[Data supplied]
▬▬▬

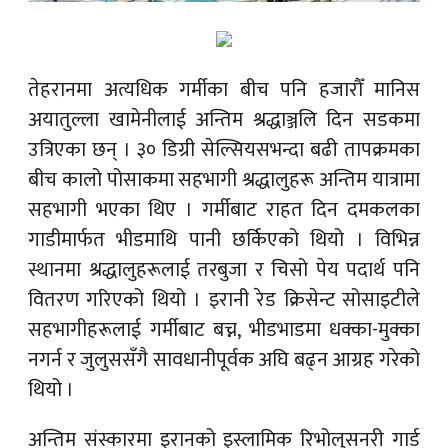
तेहरानमा अत्यधिक गर्मीका बीच पनि हजारौँ मानिस
अयातुल्ला खामेनीलाई अन्तिम श्रद्धाञ्जलि दिन सडकमा
उत्रिएका छन् । ३० डिग्री सेल्सियसभन्दा बढी तापक्रमका
बीच कालो पोसाकमा सहभागी श्रद्धालुहरू अन्तिम यात्रामा
सहभागी भएका थिए । गर्मीबाट राहत दिन दमकलका
गाडीमार्फत भीडमाथि पानी छर्किएको थियो । विभिन्न
स्थानमा श्रद्धालुहरूलाई तरबुजा र चिसो पेय पदार्थ पनि
वितरण गरिएको थियो । इरानी रेड क्रिसेन्ट सोसाइटीले
सहभागीहरूलाई गर्मीबाट बच्न, भीडभाडमा धक्का-मुक्का
नगर्न र जुलुससँगै सावधानीपूर्वक अघि बढ्न आग्रह गरेको
थियो ।
अन्तिम संस्कारमा इरानको इस्लामिक रिभोलुसनरी गार्ड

▬▬▬

[Problem]
Give back, word for word, the lines from the one with "वितरण गरिएको थियो" through the last line of the entries, both included, and no other line.

[Result]
वितरण गरिएको थियो । इरानी रेड क्रिसेन्ट सोसाइटीले
सहभागीहरूलाई गर्मीबाट बच्न, भीडभाडमा धक्का-मुक्का
नगर्न र जुलुससँगै सावधानीपूर्वक अघि बढ्न आग्रह गरेको
थियो ।
अन्तिम संस्कारमा इरानको इस्लामिक रिभोलुसनरी गार्ड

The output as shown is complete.